** Opening Records to use block **

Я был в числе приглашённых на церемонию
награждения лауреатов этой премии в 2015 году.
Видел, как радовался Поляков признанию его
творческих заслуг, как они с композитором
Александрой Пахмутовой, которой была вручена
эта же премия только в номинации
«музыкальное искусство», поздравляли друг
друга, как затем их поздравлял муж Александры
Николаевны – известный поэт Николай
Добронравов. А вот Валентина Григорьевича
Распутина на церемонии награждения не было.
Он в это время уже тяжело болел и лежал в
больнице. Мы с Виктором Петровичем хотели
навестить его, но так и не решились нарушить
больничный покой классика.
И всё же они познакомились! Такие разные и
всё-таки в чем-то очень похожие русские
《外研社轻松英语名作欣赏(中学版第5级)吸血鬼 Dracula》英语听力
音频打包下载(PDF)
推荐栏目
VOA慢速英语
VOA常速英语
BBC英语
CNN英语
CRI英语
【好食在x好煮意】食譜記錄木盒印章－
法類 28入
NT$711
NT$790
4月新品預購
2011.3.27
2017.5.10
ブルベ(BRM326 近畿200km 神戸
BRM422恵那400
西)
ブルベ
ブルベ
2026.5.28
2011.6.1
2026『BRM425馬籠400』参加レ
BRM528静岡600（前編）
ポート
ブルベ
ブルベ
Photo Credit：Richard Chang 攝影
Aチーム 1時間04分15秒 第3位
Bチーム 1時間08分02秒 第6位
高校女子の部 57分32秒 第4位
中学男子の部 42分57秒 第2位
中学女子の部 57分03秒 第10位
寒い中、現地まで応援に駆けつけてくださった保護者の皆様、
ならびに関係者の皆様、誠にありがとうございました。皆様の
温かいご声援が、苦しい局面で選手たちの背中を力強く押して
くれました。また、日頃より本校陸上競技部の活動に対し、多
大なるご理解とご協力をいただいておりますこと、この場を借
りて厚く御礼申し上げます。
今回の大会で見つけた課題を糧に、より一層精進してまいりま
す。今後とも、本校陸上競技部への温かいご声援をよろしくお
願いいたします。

** Closing Records to use block **

* **Task item**: Filter the preceding entries down to the lines with "награждения".

* **Written response**:
награждения лауреатов этой премии в 2015 году.
Распутина на церемонии награждения не было.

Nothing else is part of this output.